Shout Out To
the 2014 graduates of the US Naval Academy.
ANNAPOLIS, Md. (May 23, 2014) Secretary of the Navy (SECNAV) Ray Mabus and Secretary of Defense (SECDEF) Chuck Hagel pass out diplomas and shake hands with honor students during the U.S. Naval Academy graduation and commissioning ceremony for the class of 2014. (U.S. Navy photo by Mass Communication Specialist 2nd Class Armando Gonzales)
When I saw these pics of midshipmen graduating and receiving their commissions I thought of how hard these young men and women who had just graduated. What an accomplishment to graduate from the US Naval Academy or any of the service academies.
I have never wanted to make military history. I just want to write about it. So fortunately, while my mother wanted me to attend the US Naval Academy, instead I registered and graduated from Tulane University in New Orleans. Given my raucous behavior, had I attended the naval academy, I would have been stood up against a wall and shot–or whatever the equivalent is.
I cannot imagine how difficult it must be to actually graduate from the Naval Academy since I have read that you have to go to study, attend class, keep your quarters clean, turn your lights out at a certain time and get up early in the morning. You also have to march everywhere. (I think).
When I was a student at Tulane, admittedly in the 1970s, I never studied, except for reading my history books, I never attended class (not a requirement in those days), and I didn’t keep my quarters clean.
I never got up early and Lord knows I kept the night hours of a vampire. On a regular basis, say three or four or five times a week I either smoked dope or got drunk which I have read in the newspaper are activities looked down on at the USNA. I also never marched anywhere. Full disclosure: I had a traumatic childhood and was a very troubled young man in college. Most of the dope I smoked and alcohol I drank was to “self-medicate” as is said today.

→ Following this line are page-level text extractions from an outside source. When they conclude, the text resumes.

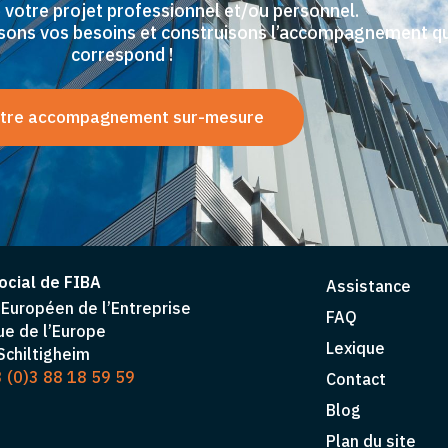
 votre projet professionnel et/ou personnel.
issons vos besoins et construisons l’accompagnement q
correspond !
tre accompagnement sur-mesure
ocial de FIBA
Assistance
Européen de l’Entreprise
FAQ
ue de l’Europe
Lexique
chiltigheim
 (0)3 88 18 59 59
Contact
Blog
Plan du site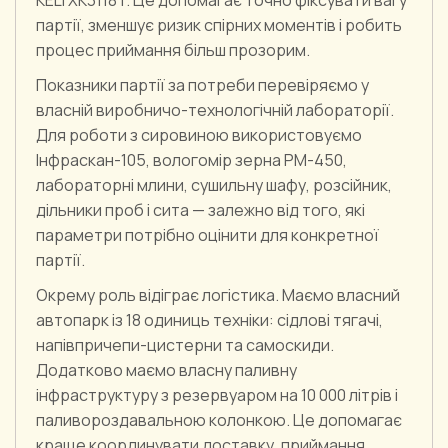
партії, зменшує ризик спірних моментів і робить
процес приймання більш прозорим.
Показники партії за потреби перевіряємо у
власній виробничо-технологічній лабораторії.
Для роботи з сировиною використовуємо
Інфраскан-105, вологомір зерна РМ-450,
лабораторні млини, сушильну шафу, розсійник,
дільники проб і сита — залежно від того, які
параметри потрібно оцінити для конкретної
партії.
Окрему роль відіграє логістика. Маємо власний
автопарк із 18 одиниць техніки: сідлові тягачі,
напівпричепи-цистерни та самоскиди.
Додатково маємо власну паливну
інфраструктуру з резервуаром на 10 000 літрів і
паливороздавальною колонкою. Це допомагає
краще координувати доставку, приймання,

I did read a lot of novels, however.
Brigade of Midshipmen
ANNAPOLIS, Md. (May 22, 2014) Chief of Naval Operations (CNO) Adm. Jonathan Greenert reviews the Brigade of Midshipmen as they march by during the U.S. Naval Academy Color Parade at Worden Field at the Naval Academy. The time honored tradition was established in 1867 and comes with great anticipation as it is the last full dress parade for graduating class members who will receive their commissions the next day and go on to serve as leaders in the Navy or Marine Corps. (US Navy photo by Chief Mass Communication Specialist Peter D. Lawlor)
ANNAPOLIS, Md. (May 23, 2014) Newly commissioned officers from the Naval Academy Class of 2014 celebrate the conclusion of their graduation and commissioning ceremony with the traditional hat toss at Navy-Marine Corps Memorial Stadium. (US Navy photo by MC Spec 2nd Class Armando Gonzales)
the plebes also get to celebrate at the end of the academic year
ANNAPOLIS, Md. (May 19, 2014) Naval Academy freshmen, or plebes, climb the Herndon Monument, a tradition symbolizing the successful completion of the midshipmen freshman year. The Class of 2017 plebes must use teamwork, strategy and communication to climb the 21-foot-tall monument and replace the traditional plebe cover at the top with a midshipman’s cover. The class of 2017 completed the Herndon Climb in 2:19:35. ( U.S. Navy photo by Mass Communication Specialist Seaman Nathan Wilkes/Released)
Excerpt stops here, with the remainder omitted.